Sorry for the late reply, holidays ...
Did you ever try allocating a larger range with a single alloc_contig_range() call, that possibly has to migrate multiple hugetlb folios in one go (and maybe just allocates one of the just-freed hugetlb folios as migration target)?
I have tried using a single alloc_contig_range() call to allocate a larger contiguous range, and it works properly. This is because during the period between __alloc_contig_migrate_range() and isolate_freepages_range(), no one allocates a hugetlb folio from the free hugetlb pool.
Did you trigger the following as well?
alloc_contig_range() that covers multiple in-use hugetlb pages, like
[ huge 0 ] [ huge 1 ] [ huge 2 ] [ huge 3 ]
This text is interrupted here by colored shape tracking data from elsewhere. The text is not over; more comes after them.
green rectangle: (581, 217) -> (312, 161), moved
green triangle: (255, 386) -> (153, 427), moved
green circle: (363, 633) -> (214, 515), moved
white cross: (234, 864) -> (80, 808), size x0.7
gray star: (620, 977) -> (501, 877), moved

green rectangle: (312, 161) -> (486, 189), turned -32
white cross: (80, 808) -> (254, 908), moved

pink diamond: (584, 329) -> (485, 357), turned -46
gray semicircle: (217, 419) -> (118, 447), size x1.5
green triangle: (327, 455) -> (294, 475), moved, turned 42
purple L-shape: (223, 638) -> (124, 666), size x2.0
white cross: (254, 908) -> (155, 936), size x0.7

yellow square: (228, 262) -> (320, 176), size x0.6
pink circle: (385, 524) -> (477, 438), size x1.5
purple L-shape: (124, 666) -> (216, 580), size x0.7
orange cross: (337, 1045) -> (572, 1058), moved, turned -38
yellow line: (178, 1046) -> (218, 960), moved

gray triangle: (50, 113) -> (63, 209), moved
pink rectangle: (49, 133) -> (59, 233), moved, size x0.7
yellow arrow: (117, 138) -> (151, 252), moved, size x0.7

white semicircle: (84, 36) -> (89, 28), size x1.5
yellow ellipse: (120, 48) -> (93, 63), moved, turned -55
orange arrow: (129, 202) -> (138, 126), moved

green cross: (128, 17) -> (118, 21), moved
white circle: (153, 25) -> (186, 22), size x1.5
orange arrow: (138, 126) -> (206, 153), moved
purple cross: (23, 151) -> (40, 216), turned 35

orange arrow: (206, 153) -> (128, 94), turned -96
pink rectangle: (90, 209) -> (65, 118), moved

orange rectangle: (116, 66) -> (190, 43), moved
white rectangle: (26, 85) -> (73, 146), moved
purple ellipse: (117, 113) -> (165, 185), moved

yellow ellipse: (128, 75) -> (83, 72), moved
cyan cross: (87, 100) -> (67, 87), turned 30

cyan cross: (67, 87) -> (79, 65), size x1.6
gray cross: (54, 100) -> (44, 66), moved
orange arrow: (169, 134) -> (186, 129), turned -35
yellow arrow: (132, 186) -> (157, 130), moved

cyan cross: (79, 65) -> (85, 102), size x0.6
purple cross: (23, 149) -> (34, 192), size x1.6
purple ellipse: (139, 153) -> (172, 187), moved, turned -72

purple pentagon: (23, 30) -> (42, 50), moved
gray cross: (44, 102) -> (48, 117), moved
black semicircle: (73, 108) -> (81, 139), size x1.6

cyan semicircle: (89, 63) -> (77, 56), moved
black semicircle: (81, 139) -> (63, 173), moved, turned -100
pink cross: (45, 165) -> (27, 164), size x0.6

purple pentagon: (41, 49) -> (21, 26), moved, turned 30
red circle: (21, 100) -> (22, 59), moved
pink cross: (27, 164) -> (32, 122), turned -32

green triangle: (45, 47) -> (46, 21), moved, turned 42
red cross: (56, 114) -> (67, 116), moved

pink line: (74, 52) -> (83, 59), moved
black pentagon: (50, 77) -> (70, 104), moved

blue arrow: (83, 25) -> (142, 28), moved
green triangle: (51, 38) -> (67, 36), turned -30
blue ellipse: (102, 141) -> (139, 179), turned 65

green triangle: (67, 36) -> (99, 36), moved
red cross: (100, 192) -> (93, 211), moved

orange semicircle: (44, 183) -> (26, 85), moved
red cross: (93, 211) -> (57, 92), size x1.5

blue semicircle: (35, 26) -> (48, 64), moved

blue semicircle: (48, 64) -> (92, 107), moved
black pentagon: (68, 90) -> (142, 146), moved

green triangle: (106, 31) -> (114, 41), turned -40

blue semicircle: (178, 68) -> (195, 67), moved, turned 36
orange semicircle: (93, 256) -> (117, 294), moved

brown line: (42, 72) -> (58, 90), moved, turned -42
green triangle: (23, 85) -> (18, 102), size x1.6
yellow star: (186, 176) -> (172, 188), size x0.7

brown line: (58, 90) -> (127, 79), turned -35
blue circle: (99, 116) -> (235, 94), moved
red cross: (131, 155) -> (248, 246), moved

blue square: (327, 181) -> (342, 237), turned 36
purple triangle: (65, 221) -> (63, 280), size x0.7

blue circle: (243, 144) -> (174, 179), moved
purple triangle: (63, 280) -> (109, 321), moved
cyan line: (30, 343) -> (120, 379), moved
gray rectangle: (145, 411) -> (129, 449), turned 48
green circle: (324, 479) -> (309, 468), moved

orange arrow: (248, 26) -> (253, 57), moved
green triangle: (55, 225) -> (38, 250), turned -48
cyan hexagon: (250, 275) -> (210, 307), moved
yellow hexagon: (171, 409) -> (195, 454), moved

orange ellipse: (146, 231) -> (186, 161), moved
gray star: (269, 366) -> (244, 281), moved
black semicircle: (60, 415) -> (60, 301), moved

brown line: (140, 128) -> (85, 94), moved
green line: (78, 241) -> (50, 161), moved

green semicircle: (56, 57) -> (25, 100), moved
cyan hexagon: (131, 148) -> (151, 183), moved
I assume the following happens:
To migrate huge 0, we have to allocate a fresh page from the buddy. After migration, we return now-free huge 0 to the pool.
To migrate huge 1, we can just grab now-free huge 0 from the pool, and not allocate a fresh one from the buddy.
At least that's my impression when reading alloc_migration_target()->alloc_hugetlb_folio_nodemask().
Or is for some reason available_huge_pages()==false and we always end up in alloc_migrate_hugetlb_folio()->alloc_fresh_hugetlb_folio()?
Sorry for the stupid questions, the code is complicated, and I cannot see how this would work.